Exercise goal:
Only the lines from the first line of the data through the line containing "前景广阔。高度重视蜂产业的生态价值和可持续发展具有重要现实意" belong in the answer, transcribed exactly; pictures do not.
START Records for the exercise
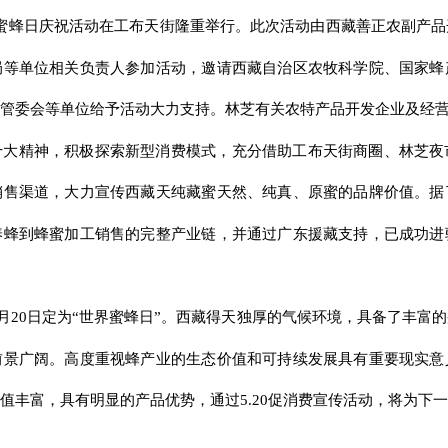
0世界蜜蜂日庆祝活动在工布天街隆重举行。此次活动由西藏善正农副产
局等单位相关负责人参加活动，邀请西藏自治区农牧科学院、国家蜂
管委会等单位给予活动大力支持。林芝有关农特产品开发企业及经
十大精神，积极探索新型消费模式，充分借助工布天街商圈、林芝夜
销售渠道，大力宣传西藏天纯藏蜜天然、纯真、原蜜的品牌价值。据
养蜂到蜂蜜加工销售的完整产业链，并通过广东援藏支持，已成功进
5月20日定为“世界蜜蜂日”。西藏得天独厚的气候环境，具备了丰
前景广阔。高度重视蜂产业的生态价值和可持续发展具有重要现实意
值丰富，具有明显的产品优势，通过5.20促消费宣传活动，将为下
END Records for the exercise
Task solution:
0世界蜜蜂日庆祝活动在工布天街隆重举行。此次活动由西藏善正农副产
局等单位相关负责人参加活动，邀请西藏自治区农牧科学院、国家蜂
管委会等单位给予活动大力支持。林芝有关农特产品开发企业及经
十大精神，积极探索新型消费模式，充分借助工布天街商圈、林芝夜
销售渠道，大力宣传西藏天纯藏蜜天然、纯真、原蜜的品牌价值。据
养蜂到蜂蜜加工销售的完整产业链，并通过广东援藏支持，已成功进
5月20日定为“世界蜜蜂日”。西藏得天独厚的气候环境，具备了丰
前景广阔。高度重视蜂产业的生态价值和可持续发展具有重要现实意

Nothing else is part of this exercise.